Patrick Fagan, Consumer Psychologist and Lecturer, London College of Fashion said: “That dress and more recently the jacket, showed us just how varied human colour perception can be especially when clothes are viewed online. It may well be that many online shoppers see the items they order completely differently once they arrive and suddenly realise that they have made a mistake. In addition, more and more consumers are looking to try on clothes in the comfort of their own home, where they are in control of the lighting and can team them up with their own accessories to get a better idea of how suitable the item is.”
Last year, Royal Mail launched a new Returns Portal, to help online retailers better manage customer returns by giving them full visibility of items as they make their way back to warehouses and stores. The portal captures information on the specific items being returned, the customer making the return and the reason for the return, therefore improving stock management.
Nick Landon, Managing Director, Royal Mail Parcels said: “The ease of returning an item is a key part of a customer’s overall online shopping experience. We know from talking to online shoppers that a large number of people read the returns policy before deciding where to buy. We have pulled out all the stops to be able to offer a solution through our Returns Portal and our Tracked Returns products that meets both the retailer’s and consumers’ needs”.

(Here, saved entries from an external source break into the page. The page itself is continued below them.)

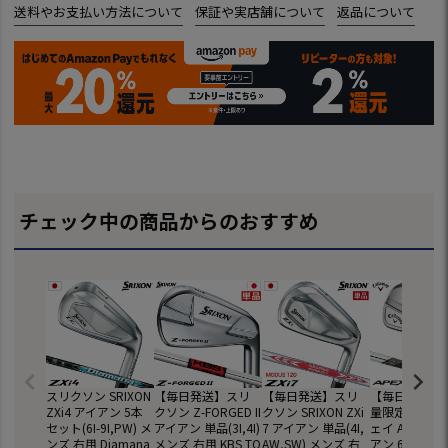
送料やお支払い方法について
保証や実店舗について
返品について
チェック中の商品からのおすすめ
スリクソン SRIXON
【毎日発送】スリ
【毎日発送】スリ
【毎日発送】
ZXi4 アイアン 5本
クソン Z-FORGED II
クソン SRIXON ZXi
量限定】キャ
セット(6I-9I,PW) メ
アイアン 単品(3I,4I)
7 アイアン 単品(4I,
ェイ APEX P
ンズ 右用 Diamana
メンズ 右用 KBS TO
AW,SW) メンズ 右
アン 6本セット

Whilst ‘The Dress’ and ‘The Jacket’ really did confuse people online, even well photographed colours display differently on different screens. Even the same photo on my mobile is totally different colours to that on my laptop. How do you describe a colour and reduce returns? We’d love to hear your tips.
This is a classic problem. As you say, every device is different for the colour it shows. You don’t mention that also some buyers are straight colourblind. I’ve had this a couple of times, but you can’t suggest to a customer they should get their eyesight checked. The couple of time I’ve had this the buyer hasn’t been able to see green and thought the item was a completely different colour. I even state the colour in the listing..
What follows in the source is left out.